2. 'Housework does not count as exercise'
A minor point but there speaks a man who probably hasn’t done much housework. How can you be suggesting 5 minutes of walking is exercise of therapeutic significance and yet ignore the exertion of, for example, vaccuuming the carpets, raking leaves or washing the car? Have a go at stripping a double bed and remaking it in a timely fashion. There are studies that have examined calories burned by various types of housework – have a look. Chat to your wife.
3.Rigidly applied GET is dangerous
Even exercise fanatics like Michelle Bridges acknowledge that, if you have a full-on cold or flu, you don’t train. You give your body a chance to fight the pathogens. The biochemically induced ‘sickness response’ that causes people with infections to seek quietness and reduce activity is an example of evolution endorsing this.
Most proponents of exercise programmes for ME/CFS patients now recognise that flexibility is important. If a patient has PEM or a secondary infection or has had to exert themselves doing some other extra activity that day, then there is no value in sticking to a pre-defined amount of additional exercise. There is potential harm, perhaps lasting harm, just as a person with the flu who pushes through a training session may do themselves harm.
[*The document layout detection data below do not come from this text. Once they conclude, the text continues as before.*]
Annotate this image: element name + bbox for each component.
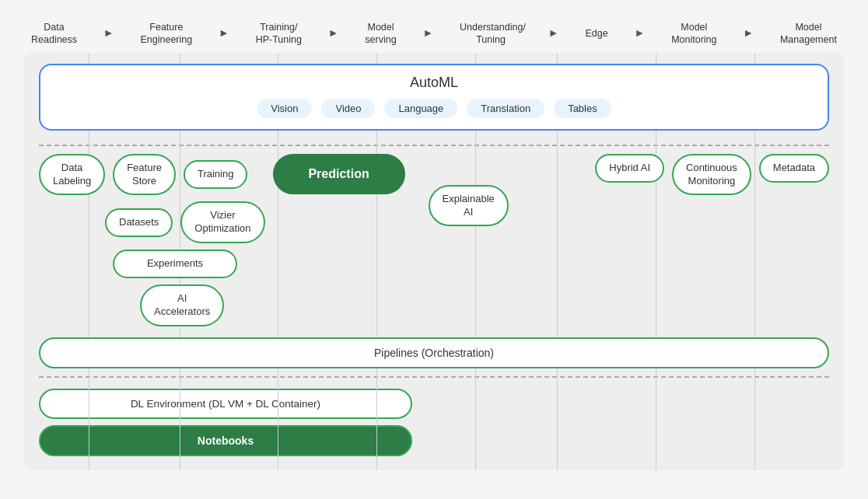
pill-hybrid-ai: Hybrid AI (595, 154, 664, 183)
pipeline-step-model-management: Model Management (780, 21, 837, 47)
prediction-group: Prediction (273, 154, 405, 195)
pill-ai-accelerators: AI Accelerators (140, 284, 224, 326)
top-row: Data Labeling Feature Store Training (39, 154, 247, 196)
cap-row-1: Data Labeling Feature Store Training Dat… (39, 154, 829, 326)
pipelines-row: Pipelines (Orchestration) (39, 337, 829, 368)
fourth-row: AI Accelerators (140, 284, 224, 326)
pill-continuous-monitoring: Continuous Monitoring (672, 154, 751, 196)
pill-datasets: Datasets (105, 208, 173, 237)
capabilities-section: Data Labeling Feature Store Training Dat… (39, 154, 829, 368)
automl-pills-row: Vision Video Language Translation Tables (56, 99, 812, 118)
right-top-row: Explainable AI Hybrid AI Continuous Moni… (413, 154, 829, 227)
pipeline-step-understanding: Understanding/ Tuning (460, 21, 522, 47)
main-container: Data Readiness ► Feature Engineering ► T… (8, 13, 860, 486)
pipeline-step-model-monitoring: Model Monitoring (671, 21, 716, 47)
diagram-area: AutoML Vision Video Language Translation… (23, 53, 845, 470)
dashed-separator-1 (39, 145, 829, 146)
pill-dl-environment: DL Environment (DL VM + DL Container) (39, 389, 412, 419)
pipeline-step-edge: Edge (586, 27, 608, 40)
pill-feature-store: Feature Store (113, 154, 176, 196)
automl-pill-translation: Translation (467, 99, 544, 118)
arrow-icon-2: ► (219, 26, 229, 39)
expl-ai-group: Explainable AI (413, 154, 509, 227)
pill-data-labeling: Data Labeling (39, 154, 105, 196)
pipeline-step-training: Training/ HP-Tuning (256, 21, 302, 47)
arrow-icon-1: ► (103, 26, 114, 39)
right-group: Explainable AI Hybrid AI Continuous Moni… (413, 154, 829, 227)
right-pills: Hybrid AI Continuous Monitoring Metadata (595, 154, 829, 196)
third-row: Experiments (113, 250, 237, 278)
arrow-icon-7: ► (743, 26, 754, 39)
automl-pill-language: Language (384, 99, 457, 118)
second-row: Datasets Vizier Optimization (105, 201, 265, 243)
automl-pill-vision: Vision (257, 99, 312, 118)
pill-experiments: Experiments (113, 250, 237, 278)
pill-pipelines: Pipelines (Orchestration) (39, 337, 829, 368)
automl-section: AutoML Vision Video Language Translation… (39, 64, 829, 131)
pill-metadata: Metadata (759, 154, 829, 183)
arrow-icon-5: ► (548, 26, 559, 39)
arrow-icon-6: ► (634, 26, 645, 39)
pipeline-step-data-readiness: Data Readiness (31, 21, 77, 47)
pill-training: Training (184, 160, 247, 189)
pipeline-header: Data Readiness ► Feature Engineering ► T… (23, 21, 845, 47)
automl-pill-video: Video (321, 99, 375, 118)
pill-notebooks: Notebooks (39, 425, 412, 456)
pill-explainable-ai: Explainable AI (429, 185, 509, 227)
arrow-icon-3: ► (328, 26, 339, 39)
pipeline-step-model-serving: Model serving (365, 21, 396, 47)
automl-pill-tables: Tables (554, 99, 611, 118)
left-group: Data Labeling Feature Store Training Dat… (39, 154, 265, 326)
pipeline-step-feature-eng: Feature Engineering (141, 21, 193, 47)
bottom-section: DL Environment (DL VM + DL Container) No… (39, 389, 829, 456)
dashed-separator-2 (39, 376, 829, 378)
pill-prediction: Prediction (273, 154, 405, 195)
arrow-icon-4: ► (422, 26, 433, 39)
automl-title: AutoML (56, 75, 812, 91)
pill-vizier: Vizier Optimization (180, 201, 264, 243)
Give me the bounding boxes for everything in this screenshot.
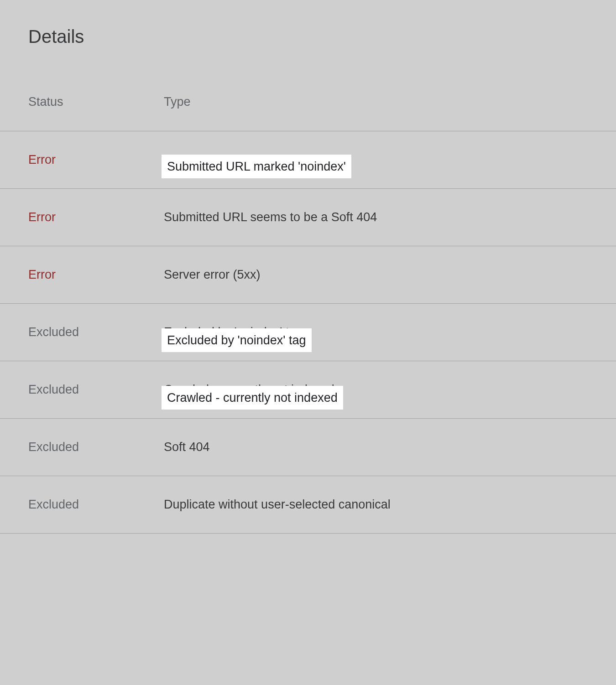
status-cell: Error bbox=[28, 268, 164, 282]
type-cell: Duplicate without user-selected canonica… bbox=[164, 498, 616, 512]
table-row[interactable]: Error Server error (5xx) bbox=[0, 246, 616, 304]
type-cell: Server error (5xx) bbox=[164, 268, 616, 282]
status-cell: Error bbox=[28, 210, 164, 224]
status-cell: Excluded bbox=[28, 498, 164, 512]
status-cell: Excluded bbox=[28, 325, 164, 339]
highlight-box: Excluded by 'noindex' tag bbox=[162, 328, 312, 352]
status-cell: Excluded bbox=[28, 383, 164, 397]
type-cell: Soft 404 bbox=[164, 440, 616, 454]
status-cell: Excluded bbox=[28, 440, 164, 454]
highlight-box: Submitted URL marked 'noindex' bbox=[162, 155, 351, 178]
table-header: Status Type bbox=[0, 47, 616, 131]
type-cell: Submitted URL seems to be a Soft 404 bbox=[164, 210, 616, 224]
table-row[interactable]: Excluded Soft 404 bbox=[0, 419, 616, 476]
highlight-box: Crawled - currently not indexed bbox=[162, 386, 343, 410]
page-title: Details bbox=[0, 0, 616, 47]
table-row[interactable]: Excluded Duplicate without user-selected… bbox=[0, 476, 616, 534]
column-header-type: Type bbox=[164, 95, 616, 109]
column-header-status: Status bbox=[28, 95, 164, 109]
status-cell: Error bbox=[28, 153, 164, 167]
table-row[interactable]: Error Submitted URL seems to be a Soft 4… bbox=[0, 189, 616, 246]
Your statements that ‘Exercise must be regimented’ and that ‘over-exercise is avoided by doing an identical regimen every day’ are dangerous for healthy people, let alone people with ME/CFS, and lack nuance. If you do only one thing as a result of my letters, please do this. Read the article on exercise for ME/CFS patients by Lucinda Bateman, a very well respected expert in this specialist field. http://iacfsme.org/ME-CFS-Primer-Ed...he-Exercise-Conundrum-Lucinda-Bateman,-M.aspx
Exercise in this context is a treatment, with benefits and risks. If you are going to prescribe it for ME/CFS patients and write about it, you need to know more. A recent article by Tom Kindlon (http://www.ahmf.org/Fall2011-Kindlon-Harms-paper-59-111.pdf) on reporting of harms from exercise interventions for ME/CFS patients would be worth reading. Unless data on any harm of exercise therapy for accurately diagnosed ME/CFS patients is systematically recorded, it is not possible to make reliable statements about its safety for this patient group. As you say, your feelings about whether your ME/CFS patients have been helped or harmed by a particular kind of GET are undoubtedly biased. Most patients who find no help in what a doctor offers just move quietly on and ME/CFS patients who must carefully allocate their energy (and funds) probably do this more than most. The finding that 'high rates of adverse reactions to exercise have been recorded in a number of patient surveys. Fifty-one percent of survey respondents (range 28-82%, n=4338, 8 surveys) reported that GET worsened their health’ is also biased but deserves consideration alongside your own experience.
Interpreting the data that does exist is indeed complex.
For example ‘ it has been shown that satisfying the Fukuda CFS criteria <that is, conforming to a more restrictive definition of CFS> was the most powerful predictor of poor response to either GET or CBT in those with fatigue’.
Yes, experienced ME/CFS clinicians hold different views on exercise. 'Lerner “prohibits” exercise (131,132) until CFS patients score 7 on his Energy Index Point Score [meaning a person who does not need to nap during the day, is up from 7AM to 9PM, can work a sedentary 40-hr/ week job, and do light house-keeping] saying “if you exercise before that you're going to go backwards" (133).’ Perhaps that is extreme but that is his particular clinical observation, based no doubt on having seen many thousands of patients.
Bateman’s point that, until the pathology of ME/CFS is better understood, it is wise to apply caution in exercise therapies is well made. First do no harm.